Vorfreude ist bekanntlich die schönste Freude. Lassen wir sie uns nicht durch die notorischen Miesmacher verderben. Gern zitieren diese neuerdings den klügsten Kanzler aller Zeiten, Helmut Schmidt, der sich seinerzeit mit Blick auf die neuen Bundesländer »verpflichtet« sah, »den Menschen die Wahrheit zu sagen und die ganze Scheiße, diese Riesenarbeitslosigkeit« anzuprangern. Die Schwarzmaler sind selbst in regierungsnahe Medien vorgedrungen. So strahlte die Deutsche Welle einen Beitrag mit dem Titel »Im Osten nichts Neues. Abriß statt Aufbau« aus, in dem es hieß: »Blühende Landschaften in Ostdeutschland versprach der ehemalige Kanzler Helmut Kohl einst im Zusammenhang mit der Wiedervereinigung. Und man kann sie auch finden: in und um Berlin, Dresden, Leipzig, Erfurt. Anderswo blüht Unkraut vor zugemauerten Eingängen und zerstörten Fenstern.

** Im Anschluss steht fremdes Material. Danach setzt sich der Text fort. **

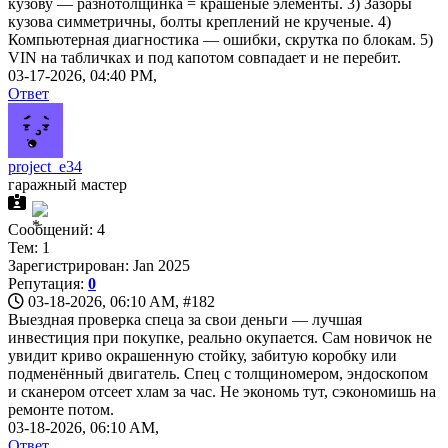
кузову — разнотолщинка = крашеные элементы. 3) Зазоры
кузова симметричны, болты креплений не крученые. 4)
Компьютерная диагностика — ошибки, скрутка по блокам. 5)
VIN на табличках и под капотом совпадает и не перебит.
03-17-2026, 04:40 PM,
Ответ
project_e34
гаражный мастер
Сообщений: 4
Тем: 1
Зарегистрирован: Jan 2025
Репутация:
0
03-18-2026, 06:10 AM,
#182
Выездная проверка спеца за свои деньги — лучшая
инвестиция при покупке, реально окупается. Сам новичок не
увидит криво окрашенную стойку, забитую коробку или
подменённый двигатель. Спец с толщиномером, эндоскопом
и сканером отсеет хлам за час. Не экономь тут, сэкономишь на
ремонте потом.
03-18-2026, 06:10 AM,
Ответ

Hunderttausende Wohnungen stehen in Ostdeutschland leer […] Die Bevölkerung Ostdeutschlands könnte sich laut Prognose bis 2050 halbieren […] Manche Dörfer und Kleinstädte werden langfristig kaum überleben. Auf der Suche nach Arbeit verlassen besonders die Menschen mit hoher Bildung ihre Heimat. Dabei werden schon heute nirgendwo in Europa weniger Kinder geboren als in Ostdeutschland. Die Abwärtsspirale dreht sich.«
In Wahrheit geht es aufwärts, wie die Berliner Zeitung zum neuesten »Bericht zum Stand der deutschen Einheit« zutreffend feststellte: »Kleiner Aufschwung Ost gesichtet.« Das ist doch ein fabelhaftes Ergebnis, wenn man bedenkt, daß gerade einmal 23 Jahre vergangen sind, seit das ganze Land mit Plakaten zum »Gemeinschaftswerk Aufschwung Ost« überschwemmt wurde, auf denen ein fettgedrucktes »A«, dessen linker Balken – ein nach oben schießender schwarz-rot-goldener Pfeil – von himmelstürmender Wirtschaftsentwicklung kündete.
Doch trotz dieser guten Botschaft wird notorisch behauptet, die Ostdeutschen seien immer noch »Bürger zweiter Klasse«. Als Beweis dafür wird unter anderem angeführt, daß im Osten des Vaterlandes der Rentenwert, die Tariflöhne, die bisher vereinbarten Mindestlöhne noch immer niedriger und die Arbeitslosigkeit doppelt so hoch sind. Als jüngstes Beispiel wird die Tatsache genannt, daß selbst die geplante Mütterrente in den neuen Bundesländern niedriger als in den alten sein soll. Na und? Die Angaben mögen zwar stimmen, aber entscheidend ist doch, daß Ostdeutsche die beiden höchsten Staatsämter – Bundespräsident und Kanzler – innehaben. Wer kann angesichts dieses Sachverhaltes noch behaupten, daß die Ostdeutschen diskriminiert und »Bürger zweiter Klasse« seien?
Also lassen wir uns die gute Laune und die Vorfreude auf die 25. Jahrestage nicht verderben. Bleiben wir humorvoll. Schließlich ist Humor doch, wenn man trotzdem lacht. So betrachtet, haben wir doch allen Grund, immer aufs Neue heftig zu lachen!